### [DIRECTIONS]
Copy each line of the records that holds the string "redes".

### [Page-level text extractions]
----------
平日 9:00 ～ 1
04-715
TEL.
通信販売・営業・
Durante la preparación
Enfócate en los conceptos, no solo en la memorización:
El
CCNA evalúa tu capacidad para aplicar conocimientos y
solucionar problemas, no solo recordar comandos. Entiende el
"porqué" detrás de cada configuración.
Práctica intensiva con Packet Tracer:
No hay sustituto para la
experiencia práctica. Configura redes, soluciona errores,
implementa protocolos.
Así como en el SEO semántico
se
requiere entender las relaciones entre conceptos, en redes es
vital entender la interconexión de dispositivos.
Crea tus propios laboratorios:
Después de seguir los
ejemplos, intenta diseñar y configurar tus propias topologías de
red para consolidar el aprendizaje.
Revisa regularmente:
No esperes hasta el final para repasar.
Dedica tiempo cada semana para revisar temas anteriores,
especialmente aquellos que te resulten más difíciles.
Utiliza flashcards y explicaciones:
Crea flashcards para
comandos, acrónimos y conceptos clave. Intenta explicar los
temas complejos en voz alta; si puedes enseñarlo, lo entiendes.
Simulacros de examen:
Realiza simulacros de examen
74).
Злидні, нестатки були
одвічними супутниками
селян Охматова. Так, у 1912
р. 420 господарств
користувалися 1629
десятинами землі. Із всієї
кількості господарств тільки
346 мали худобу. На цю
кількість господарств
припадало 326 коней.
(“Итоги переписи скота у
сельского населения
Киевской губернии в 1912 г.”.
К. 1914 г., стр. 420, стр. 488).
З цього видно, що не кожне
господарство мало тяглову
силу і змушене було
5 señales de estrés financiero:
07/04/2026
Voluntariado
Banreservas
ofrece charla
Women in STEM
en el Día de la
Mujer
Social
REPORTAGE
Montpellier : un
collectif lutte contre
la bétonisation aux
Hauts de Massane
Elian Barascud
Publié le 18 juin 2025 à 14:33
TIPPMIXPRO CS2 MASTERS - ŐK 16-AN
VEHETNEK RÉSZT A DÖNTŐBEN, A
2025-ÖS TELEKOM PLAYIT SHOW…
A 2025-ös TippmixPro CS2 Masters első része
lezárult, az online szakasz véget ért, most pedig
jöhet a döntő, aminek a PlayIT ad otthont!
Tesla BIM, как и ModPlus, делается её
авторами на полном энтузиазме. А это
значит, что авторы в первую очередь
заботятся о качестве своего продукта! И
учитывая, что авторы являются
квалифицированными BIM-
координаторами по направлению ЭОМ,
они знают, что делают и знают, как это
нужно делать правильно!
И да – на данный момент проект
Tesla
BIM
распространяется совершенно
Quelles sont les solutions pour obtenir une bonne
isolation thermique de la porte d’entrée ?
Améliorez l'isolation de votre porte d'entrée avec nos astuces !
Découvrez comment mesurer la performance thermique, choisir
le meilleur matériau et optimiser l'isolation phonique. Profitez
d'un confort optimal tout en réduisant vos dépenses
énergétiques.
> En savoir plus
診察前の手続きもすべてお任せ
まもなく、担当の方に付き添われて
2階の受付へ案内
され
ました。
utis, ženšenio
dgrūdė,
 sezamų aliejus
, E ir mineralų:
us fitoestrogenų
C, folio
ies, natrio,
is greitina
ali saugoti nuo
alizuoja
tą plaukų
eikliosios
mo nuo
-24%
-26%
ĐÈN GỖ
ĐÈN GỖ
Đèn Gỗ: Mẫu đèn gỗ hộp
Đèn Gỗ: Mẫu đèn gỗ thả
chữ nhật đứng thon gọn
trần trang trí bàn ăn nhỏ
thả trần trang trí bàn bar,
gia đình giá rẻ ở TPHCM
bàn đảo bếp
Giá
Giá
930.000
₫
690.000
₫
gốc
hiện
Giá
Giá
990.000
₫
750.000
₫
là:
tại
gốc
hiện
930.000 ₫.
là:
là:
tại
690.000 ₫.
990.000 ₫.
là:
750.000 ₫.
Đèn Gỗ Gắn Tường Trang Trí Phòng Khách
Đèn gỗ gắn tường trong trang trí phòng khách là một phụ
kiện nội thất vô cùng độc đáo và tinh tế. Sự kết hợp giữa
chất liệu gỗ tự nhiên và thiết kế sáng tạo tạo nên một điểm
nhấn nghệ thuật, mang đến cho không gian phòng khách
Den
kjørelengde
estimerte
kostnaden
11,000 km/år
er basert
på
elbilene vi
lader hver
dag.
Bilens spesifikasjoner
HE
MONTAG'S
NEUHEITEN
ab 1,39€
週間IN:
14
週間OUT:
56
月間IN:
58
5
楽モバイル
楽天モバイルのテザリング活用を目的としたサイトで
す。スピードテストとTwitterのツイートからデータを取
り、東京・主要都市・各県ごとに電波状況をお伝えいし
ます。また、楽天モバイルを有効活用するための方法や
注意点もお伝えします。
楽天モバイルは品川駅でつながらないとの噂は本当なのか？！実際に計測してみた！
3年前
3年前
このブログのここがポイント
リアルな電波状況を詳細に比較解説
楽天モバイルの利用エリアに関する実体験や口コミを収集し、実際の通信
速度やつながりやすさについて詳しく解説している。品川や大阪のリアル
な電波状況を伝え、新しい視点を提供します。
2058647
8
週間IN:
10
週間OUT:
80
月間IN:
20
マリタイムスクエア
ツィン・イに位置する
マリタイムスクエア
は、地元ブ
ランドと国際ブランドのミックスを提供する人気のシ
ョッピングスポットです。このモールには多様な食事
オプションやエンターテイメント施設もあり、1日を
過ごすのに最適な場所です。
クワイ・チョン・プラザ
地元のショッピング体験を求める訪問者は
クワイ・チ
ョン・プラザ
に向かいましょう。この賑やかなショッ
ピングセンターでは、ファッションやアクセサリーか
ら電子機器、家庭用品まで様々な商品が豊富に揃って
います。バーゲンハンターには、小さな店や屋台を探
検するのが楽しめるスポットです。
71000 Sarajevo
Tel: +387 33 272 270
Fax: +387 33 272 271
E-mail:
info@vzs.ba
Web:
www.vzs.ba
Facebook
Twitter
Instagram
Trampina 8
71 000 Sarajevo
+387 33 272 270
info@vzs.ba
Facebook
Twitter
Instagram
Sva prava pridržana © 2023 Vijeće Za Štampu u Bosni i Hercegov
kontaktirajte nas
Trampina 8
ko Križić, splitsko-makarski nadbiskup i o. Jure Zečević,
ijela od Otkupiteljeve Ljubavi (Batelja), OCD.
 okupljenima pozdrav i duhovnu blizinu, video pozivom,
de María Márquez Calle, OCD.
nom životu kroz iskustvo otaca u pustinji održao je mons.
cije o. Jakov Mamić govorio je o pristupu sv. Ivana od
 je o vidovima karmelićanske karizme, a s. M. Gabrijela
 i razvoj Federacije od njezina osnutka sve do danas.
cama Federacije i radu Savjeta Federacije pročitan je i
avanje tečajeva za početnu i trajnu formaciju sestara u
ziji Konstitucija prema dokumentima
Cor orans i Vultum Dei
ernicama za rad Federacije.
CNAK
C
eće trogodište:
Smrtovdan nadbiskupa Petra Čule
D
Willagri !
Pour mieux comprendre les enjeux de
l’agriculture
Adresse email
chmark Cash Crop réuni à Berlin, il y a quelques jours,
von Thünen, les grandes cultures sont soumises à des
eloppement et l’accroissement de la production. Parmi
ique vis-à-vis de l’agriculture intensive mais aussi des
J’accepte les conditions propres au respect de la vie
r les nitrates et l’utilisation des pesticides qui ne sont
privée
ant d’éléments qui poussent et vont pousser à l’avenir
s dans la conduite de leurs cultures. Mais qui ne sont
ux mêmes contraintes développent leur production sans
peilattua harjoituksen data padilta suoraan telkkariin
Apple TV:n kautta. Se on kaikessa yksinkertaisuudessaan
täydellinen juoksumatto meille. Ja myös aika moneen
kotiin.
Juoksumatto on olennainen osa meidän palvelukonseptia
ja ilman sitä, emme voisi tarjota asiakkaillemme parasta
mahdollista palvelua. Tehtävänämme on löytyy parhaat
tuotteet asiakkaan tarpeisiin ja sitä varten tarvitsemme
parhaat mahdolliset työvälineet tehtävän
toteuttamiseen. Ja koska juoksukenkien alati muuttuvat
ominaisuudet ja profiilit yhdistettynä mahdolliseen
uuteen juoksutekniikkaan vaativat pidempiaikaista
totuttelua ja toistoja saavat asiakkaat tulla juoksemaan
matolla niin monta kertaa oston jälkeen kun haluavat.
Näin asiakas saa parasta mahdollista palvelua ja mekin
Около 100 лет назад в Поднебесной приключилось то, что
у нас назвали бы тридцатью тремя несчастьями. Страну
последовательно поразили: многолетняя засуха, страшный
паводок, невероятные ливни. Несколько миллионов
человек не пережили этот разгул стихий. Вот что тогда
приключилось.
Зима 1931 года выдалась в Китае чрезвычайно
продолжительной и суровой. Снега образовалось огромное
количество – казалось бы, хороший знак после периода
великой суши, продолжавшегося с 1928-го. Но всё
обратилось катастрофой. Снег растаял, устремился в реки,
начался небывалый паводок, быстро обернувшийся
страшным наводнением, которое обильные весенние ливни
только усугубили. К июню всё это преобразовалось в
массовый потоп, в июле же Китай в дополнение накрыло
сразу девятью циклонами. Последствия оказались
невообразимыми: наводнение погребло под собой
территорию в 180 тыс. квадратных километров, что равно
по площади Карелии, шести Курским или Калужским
----------
### [RESULT FOR THIS EXERCISE]
experiencia práctica. Configura redes, soluciona errores,
requiere entender las relaciones entre conceptos, en redes es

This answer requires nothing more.